I think the best boards are the one that feel best for you, and don't tear up your good knives.

VitaminQ
07-28-2006, 11:00 AM
I use plastic. I've got three that I'm constantly washing so as to minimize the possibility of cross-contaminiation. They've held up pretty well over the years.

On a related note, at work we're experimenting with making signs out of Corian. We ordered a few 2 x 3 cutting boards and are putting vinyl letters on them. It's kinda cool.

FatDad
07-28-2006, 06:13 PM
On a related note, at work we're experimenting with making signs out of Corian. We ordered a few 2 x 3 cutting boards and are putting vinyl letters on them. It's kinda cool.

Corian sounds like some tough stuff.
http://www2.dupont.com/Corian/en_GB/uses_apps/food.html

nancee
07-30-2006, 12:06 PM
We use the giant plastic ones from the restaurant supply houses, Through the years we have had various problems with health departments over the appearence of the boards even though they are cleaned and bleched constantly. We finally sprung for new ones before Harpoon and they sure didn't look new very long! I would not dare to bring wood on the circuit; the health inspectors can be ...shall we say eccentric?

Rockaway BeachBQ
08-01-2006, 02:18 AM
Isn't corian very hard? Does it dull blades quickly?
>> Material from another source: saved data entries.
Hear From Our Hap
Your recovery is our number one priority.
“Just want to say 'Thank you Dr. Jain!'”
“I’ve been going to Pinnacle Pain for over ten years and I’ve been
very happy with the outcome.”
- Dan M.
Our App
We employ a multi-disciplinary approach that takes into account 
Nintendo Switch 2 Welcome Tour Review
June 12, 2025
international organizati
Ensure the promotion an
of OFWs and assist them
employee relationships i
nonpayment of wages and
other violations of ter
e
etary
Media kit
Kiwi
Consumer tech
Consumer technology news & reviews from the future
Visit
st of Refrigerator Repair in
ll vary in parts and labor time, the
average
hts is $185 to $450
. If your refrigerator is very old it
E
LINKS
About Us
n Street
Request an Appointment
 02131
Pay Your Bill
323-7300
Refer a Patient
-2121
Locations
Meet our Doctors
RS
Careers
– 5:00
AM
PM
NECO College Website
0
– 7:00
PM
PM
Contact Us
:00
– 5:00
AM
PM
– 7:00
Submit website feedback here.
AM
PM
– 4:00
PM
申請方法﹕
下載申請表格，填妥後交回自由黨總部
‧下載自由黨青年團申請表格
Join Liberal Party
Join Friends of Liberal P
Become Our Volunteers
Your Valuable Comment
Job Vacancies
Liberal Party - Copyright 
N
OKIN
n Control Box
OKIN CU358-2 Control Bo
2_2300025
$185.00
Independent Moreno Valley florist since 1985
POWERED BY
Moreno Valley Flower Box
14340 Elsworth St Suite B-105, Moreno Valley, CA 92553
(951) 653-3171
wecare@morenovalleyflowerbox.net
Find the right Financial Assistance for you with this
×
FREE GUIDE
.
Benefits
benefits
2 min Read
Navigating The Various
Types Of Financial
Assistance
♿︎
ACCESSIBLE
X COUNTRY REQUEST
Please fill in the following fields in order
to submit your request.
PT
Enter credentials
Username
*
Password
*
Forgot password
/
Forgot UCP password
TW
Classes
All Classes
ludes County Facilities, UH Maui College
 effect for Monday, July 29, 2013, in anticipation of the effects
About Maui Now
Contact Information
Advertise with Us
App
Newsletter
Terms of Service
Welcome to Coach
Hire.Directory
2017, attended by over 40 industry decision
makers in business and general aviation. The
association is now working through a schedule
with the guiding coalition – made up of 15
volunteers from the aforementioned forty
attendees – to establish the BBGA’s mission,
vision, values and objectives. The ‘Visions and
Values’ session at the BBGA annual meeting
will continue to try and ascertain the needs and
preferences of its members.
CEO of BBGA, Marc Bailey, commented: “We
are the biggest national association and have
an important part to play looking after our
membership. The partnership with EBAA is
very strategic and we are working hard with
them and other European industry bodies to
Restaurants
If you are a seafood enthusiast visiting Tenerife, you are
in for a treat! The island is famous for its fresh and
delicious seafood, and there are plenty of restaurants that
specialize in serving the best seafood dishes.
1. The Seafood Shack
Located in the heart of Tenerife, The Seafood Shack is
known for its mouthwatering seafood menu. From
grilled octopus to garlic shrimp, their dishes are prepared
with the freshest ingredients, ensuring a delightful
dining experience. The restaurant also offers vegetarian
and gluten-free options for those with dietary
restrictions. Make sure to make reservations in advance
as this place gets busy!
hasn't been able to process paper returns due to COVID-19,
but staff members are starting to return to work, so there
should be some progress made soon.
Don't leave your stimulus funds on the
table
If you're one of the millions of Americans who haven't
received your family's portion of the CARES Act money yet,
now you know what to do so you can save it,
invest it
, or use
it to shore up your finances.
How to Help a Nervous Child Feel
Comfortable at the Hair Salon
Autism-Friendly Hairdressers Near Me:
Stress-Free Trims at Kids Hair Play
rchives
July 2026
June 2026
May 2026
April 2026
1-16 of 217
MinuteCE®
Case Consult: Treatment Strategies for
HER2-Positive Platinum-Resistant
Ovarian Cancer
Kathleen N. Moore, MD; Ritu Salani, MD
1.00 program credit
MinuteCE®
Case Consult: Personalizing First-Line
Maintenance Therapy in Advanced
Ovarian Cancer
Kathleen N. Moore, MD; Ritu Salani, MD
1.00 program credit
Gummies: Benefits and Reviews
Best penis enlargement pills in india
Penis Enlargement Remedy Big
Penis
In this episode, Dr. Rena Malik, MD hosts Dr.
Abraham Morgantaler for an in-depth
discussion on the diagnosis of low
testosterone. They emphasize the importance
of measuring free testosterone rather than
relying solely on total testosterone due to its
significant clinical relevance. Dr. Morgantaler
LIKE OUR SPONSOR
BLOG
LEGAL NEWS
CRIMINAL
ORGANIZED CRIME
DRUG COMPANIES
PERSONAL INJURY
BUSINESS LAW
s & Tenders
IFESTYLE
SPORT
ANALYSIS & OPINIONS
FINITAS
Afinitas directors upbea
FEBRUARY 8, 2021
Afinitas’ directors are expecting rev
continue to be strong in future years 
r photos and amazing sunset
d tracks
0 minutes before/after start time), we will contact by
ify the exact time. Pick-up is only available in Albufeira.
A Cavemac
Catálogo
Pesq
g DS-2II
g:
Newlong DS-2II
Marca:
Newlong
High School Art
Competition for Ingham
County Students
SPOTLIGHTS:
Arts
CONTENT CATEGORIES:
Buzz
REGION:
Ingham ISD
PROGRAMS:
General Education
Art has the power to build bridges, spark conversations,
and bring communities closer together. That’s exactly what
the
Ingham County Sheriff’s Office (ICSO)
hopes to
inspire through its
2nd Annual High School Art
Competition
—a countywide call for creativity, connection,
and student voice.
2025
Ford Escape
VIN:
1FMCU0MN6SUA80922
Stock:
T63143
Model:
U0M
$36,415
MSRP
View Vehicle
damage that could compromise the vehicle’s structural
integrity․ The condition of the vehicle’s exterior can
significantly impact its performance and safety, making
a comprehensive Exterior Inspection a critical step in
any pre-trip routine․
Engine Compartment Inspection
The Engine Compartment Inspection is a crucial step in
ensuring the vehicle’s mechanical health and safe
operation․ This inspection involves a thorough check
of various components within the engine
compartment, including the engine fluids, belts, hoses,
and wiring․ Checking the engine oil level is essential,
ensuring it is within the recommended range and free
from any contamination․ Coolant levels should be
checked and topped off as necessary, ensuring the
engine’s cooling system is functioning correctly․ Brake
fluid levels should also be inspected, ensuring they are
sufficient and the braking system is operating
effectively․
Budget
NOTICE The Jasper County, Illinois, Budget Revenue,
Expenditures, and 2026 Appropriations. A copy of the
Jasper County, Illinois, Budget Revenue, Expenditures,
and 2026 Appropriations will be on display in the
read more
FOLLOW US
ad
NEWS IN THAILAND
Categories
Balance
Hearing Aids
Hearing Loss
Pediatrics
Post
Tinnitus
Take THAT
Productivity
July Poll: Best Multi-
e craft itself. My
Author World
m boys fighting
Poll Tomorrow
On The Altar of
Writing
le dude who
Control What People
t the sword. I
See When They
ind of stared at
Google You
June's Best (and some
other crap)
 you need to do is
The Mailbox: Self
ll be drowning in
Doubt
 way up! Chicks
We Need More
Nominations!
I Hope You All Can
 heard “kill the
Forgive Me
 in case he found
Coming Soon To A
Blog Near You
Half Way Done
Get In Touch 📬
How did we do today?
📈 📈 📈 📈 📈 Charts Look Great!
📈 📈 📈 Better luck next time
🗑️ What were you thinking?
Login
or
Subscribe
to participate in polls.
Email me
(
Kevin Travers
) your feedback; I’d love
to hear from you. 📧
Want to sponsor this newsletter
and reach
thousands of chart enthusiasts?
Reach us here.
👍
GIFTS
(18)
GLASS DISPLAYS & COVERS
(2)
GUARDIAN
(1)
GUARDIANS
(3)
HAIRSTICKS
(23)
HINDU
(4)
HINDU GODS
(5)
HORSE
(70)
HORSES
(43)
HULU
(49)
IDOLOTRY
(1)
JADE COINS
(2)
I noticed that in the brochure for Corian countertops they had a wood cutting board.

Brauma
08-01-2006, 08:19 PM
We have 3 plastic ones and they have gotten pretty sliced up over the years. Ive been thinking about replacing/upgrading. Never heard of bamboo before. So you guys recommend it?

Also, Ive been wanting a good butcher block table for the kitchen. Anybody know where I can find one. Im thinking small like 3 foot square or there-abouts.

CharlieBeasley
08-02-2006, 07:25 AM
We use the giant plastic ones from the restaurant supply houses, Through the years we have had various problems with health departments over the appearence of the boards even though they are cleaned and bleched constantly. We finally sprung for new ones before Harpoon and they sure didn't look new very long! I would not dare to bring wood on the circuit; the health inspectors can be ...shall we say eccentric?

Interesting that the health inspectors are allowed to be eccentric when everything I have read indicates that wood both has graws and stores less bacteria than plastic and clean better as well. Preference is one thing but the ability to make decisions based on it by professional people who are supposed to keep up with what the rules are is another.? Oh well bureaucracy!